Based on this, we conclude that the parameter estimation for the proposed model can be appropriately conducted by using the MCMC algorithm.

Effectiveness of Markov modeling for time-specific severity parameters

This subsection investigates the effectiveness of Markov modeling for the time-specific severity parameters βrt. For this purpose, we compared the parameter recovery accuracy between the proposed model and the model without Markov modeling. Specifically, using the data that were generated in procedure 2 of the experiment just discussed, we tested the proposed model under the assumption that there was an i.i.d standard normal distribution for all of the time-specific severity parameters: namely, \(\beta _{rt} \sim N(0,1) \forall r, t\).
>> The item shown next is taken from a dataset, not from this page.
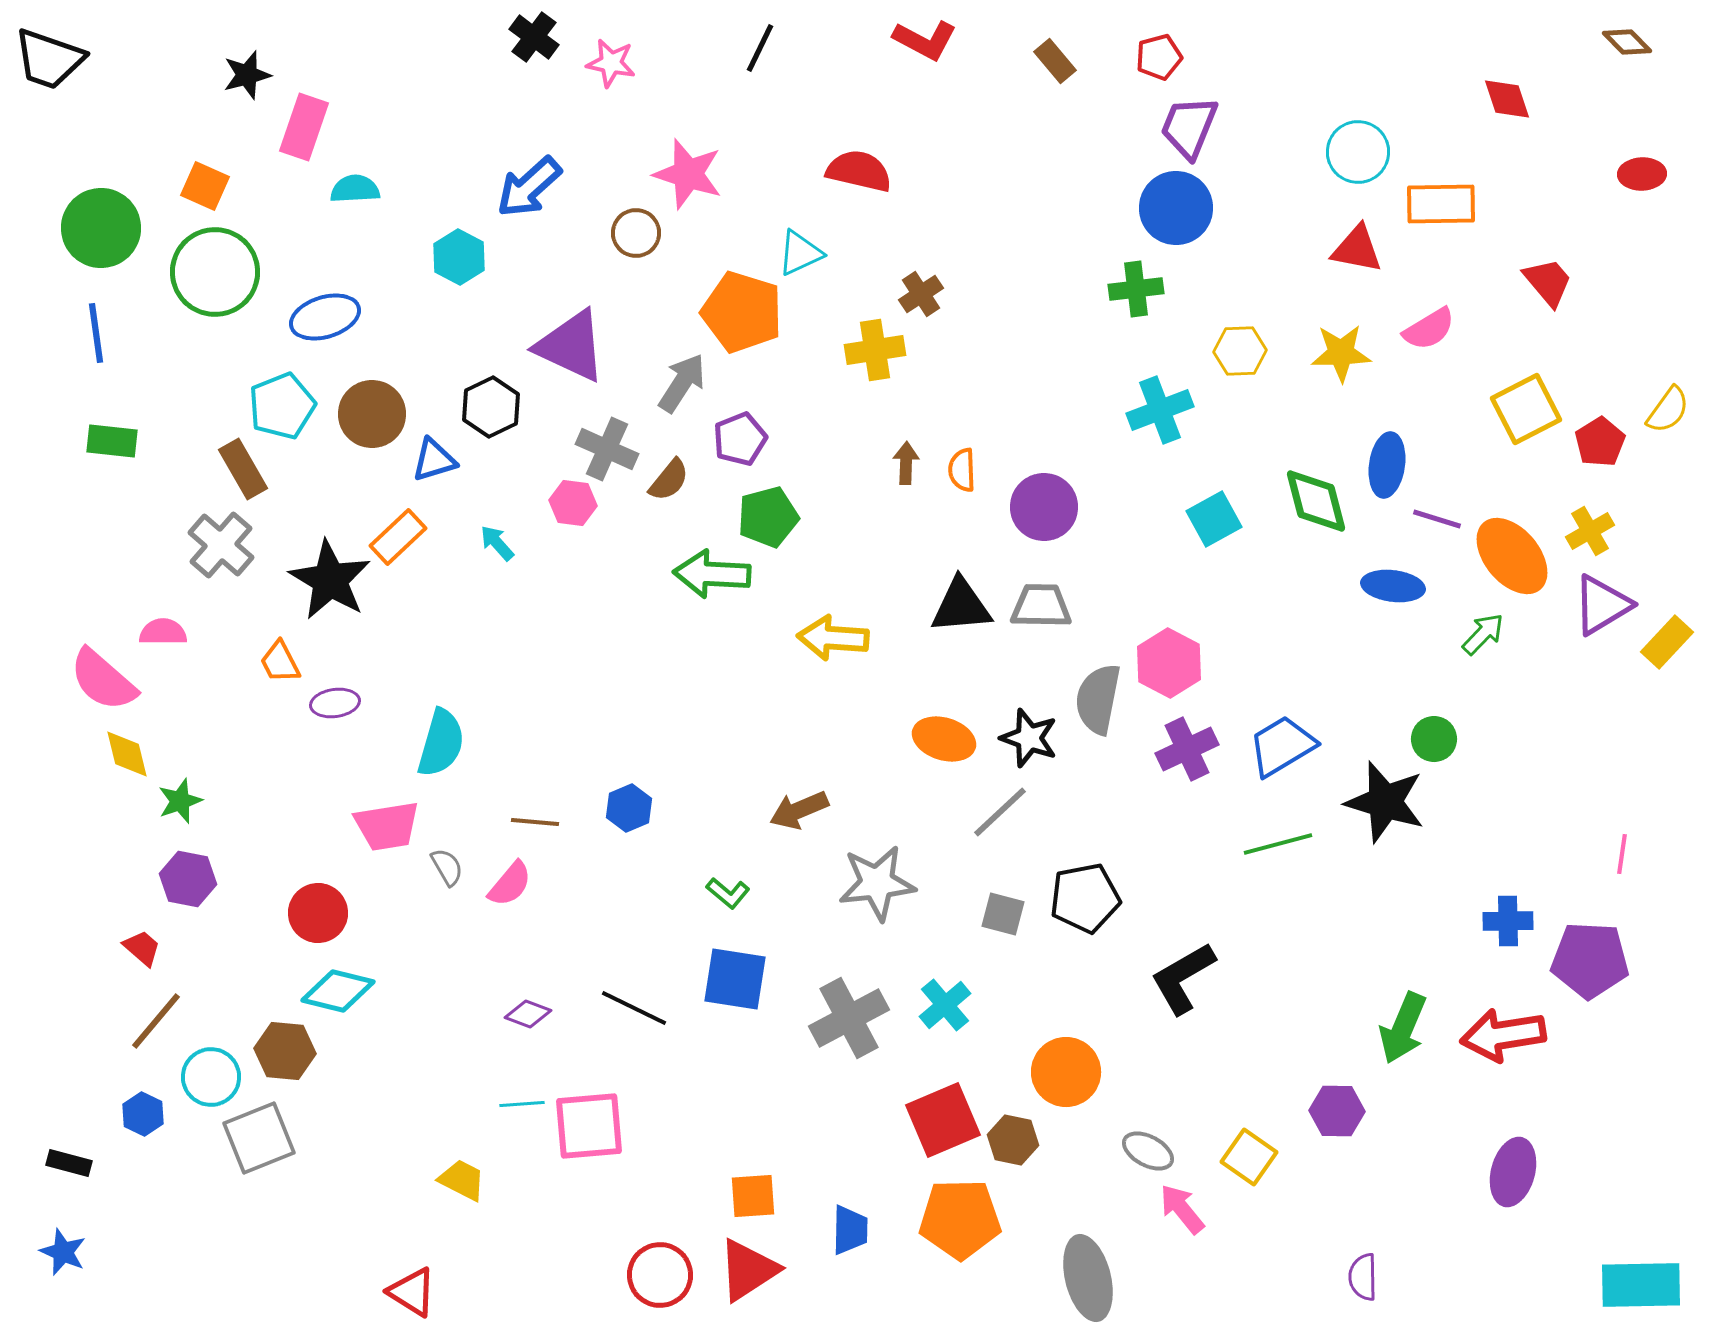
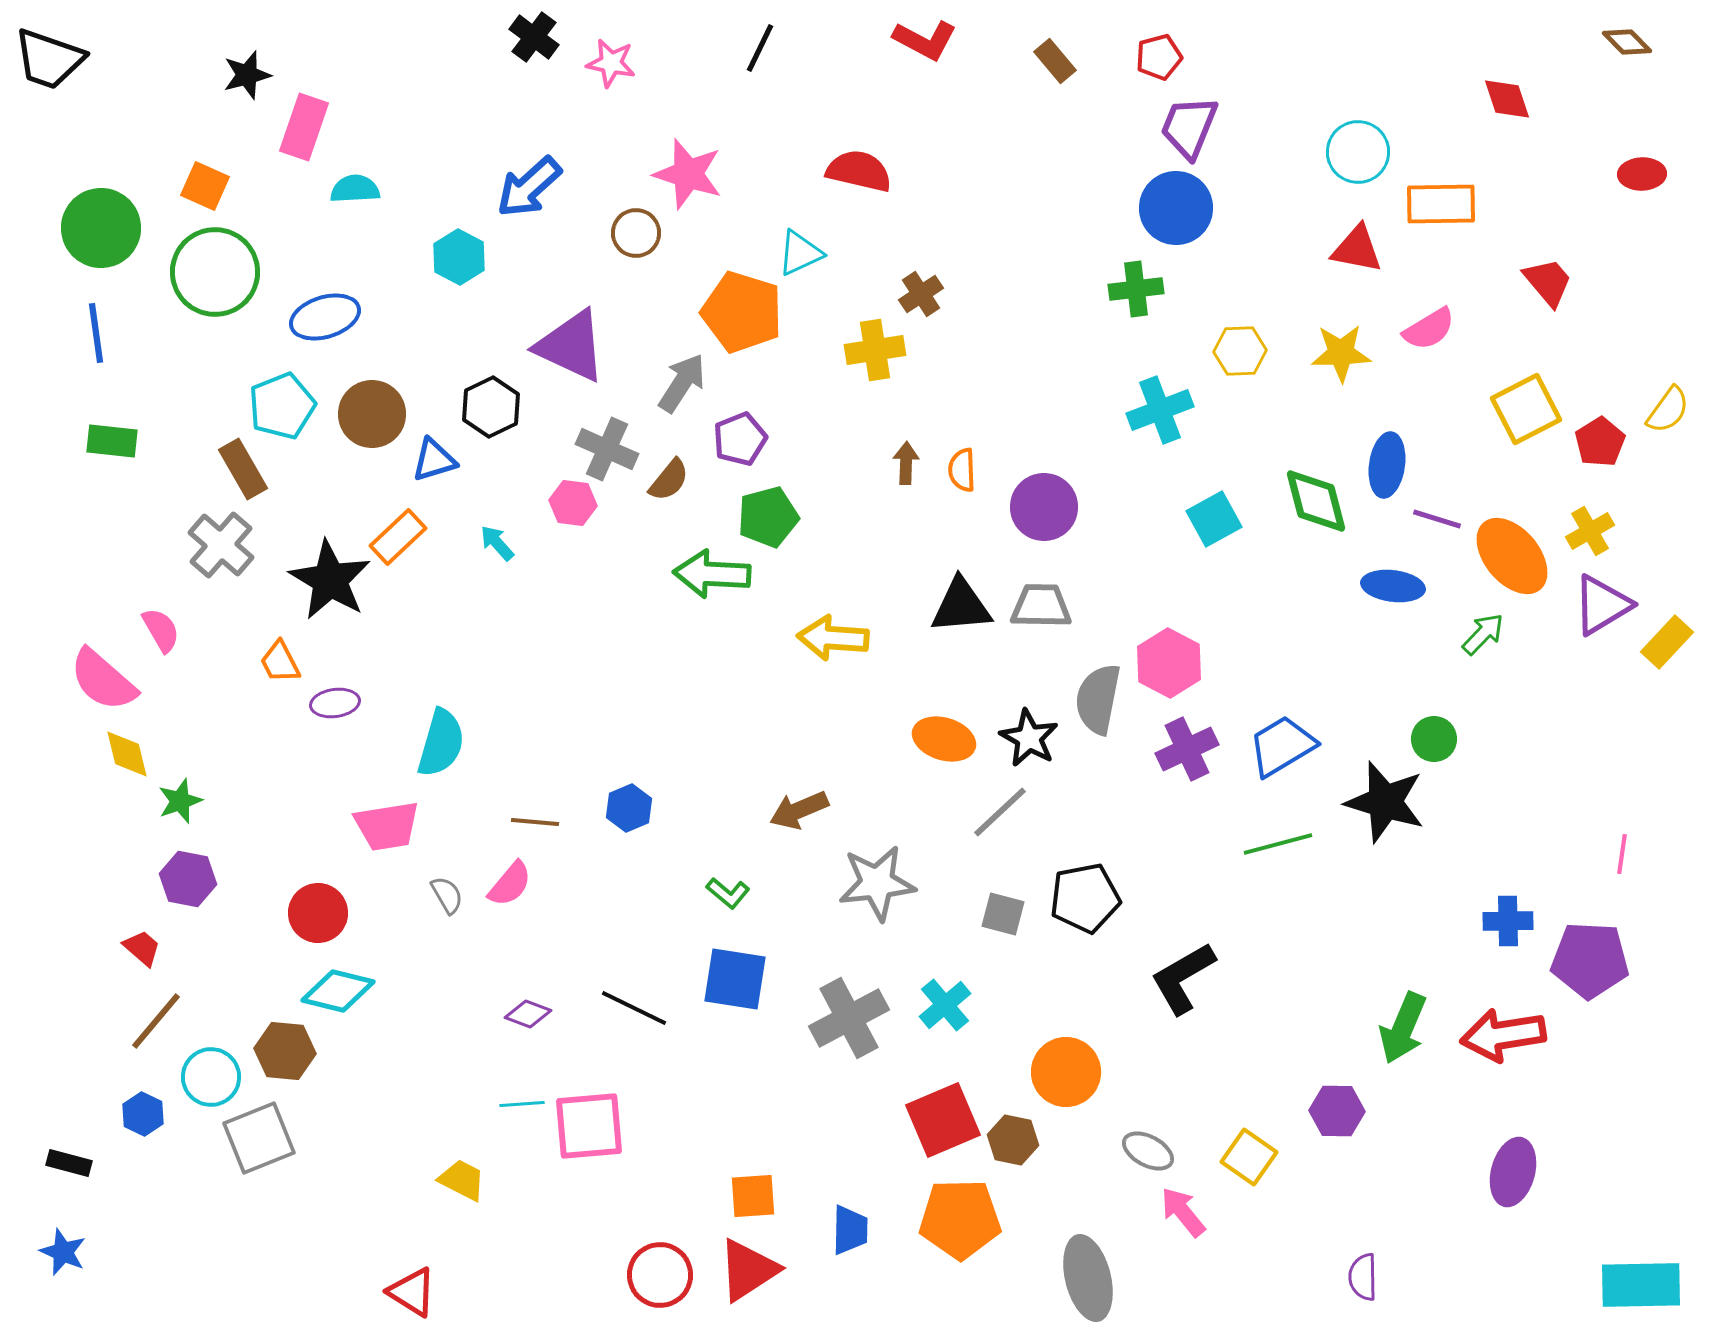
pink semicircle at (163, 632): moved 2 px left, 2 px up; rotated 60 degrees clockwise
black star at (1029, 738): rotated 10 degrees clockwise
gray semicircle at (447, 867): moved 28 px down
pink arrow at (1182, 1209): moved 1 px right, 3 px down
Then, following experimental procedures 4 and 5 in “Parameter recovery experiments” section, the averaged RMSE and the bias between the true and estimated parameter values were calculated. The true parameters were the same as those used in “Parameter recovery experiments” section.

Table 2 Results of the parameter recovery experiments for the proposed model without Markov modeling

Table 2 shows the results. Note that the results for the rater-specific standard deviation parameter are not reported in it because the model without Markov modeling does not have this parameter. In this experiment, the \(\hat {R}\) statistics for all the parameters were less than 1.1 (1.000 on average and 1.003 at maximum), and the ESS values were over 400 (8629 on average and 1492 at minimum). Furthermore, no divergent transitions were observed. These results suggest that the MCMC runs converged and that appropriate posterior draws were obtained.

Comparing Tables 1 and 2, we can confirm that the incorporation of Markov modeling tends to improve the parameter estimation accuracy overall. The accuracy for βrt in particular is substantially improved. Figure 4 plots the RMSE values for βrt in the proposed model with and without Markov modeling. The vertical axis indicates the RMSE values for βrt in the proposed model, while the horizontal axis indicates the same but without the Markov modeling. Each plot indicates the result for an experimental setting. As this figure shows, the incorporation of Markov modeling improves the RMSEs for βrt in all cases.

Fig. 4
figure 4

RMSEs for βrt in the proposed model with and without Markov modeling

Furthermore, to confirm that the improvements are statistically significant, we conducted a paired t-test for the averaged RMSE values between the proposed model and the model without Markov modeling. We also performed a power analysis with a significance level of 0.05 for the paired t-tests. The p-value and Power rows in Table 2 show the results, which indicate that the proposed model significantly improves the RMSE for βrt at a 5% significance level and with a statistical power over 0.80, a threshold that Cohen (1992) recommended. Furthermore, the improvement leads to significant increases in the estimation accuracy of the other parameters at a 5% level, although the statistical powers for them are relatively low.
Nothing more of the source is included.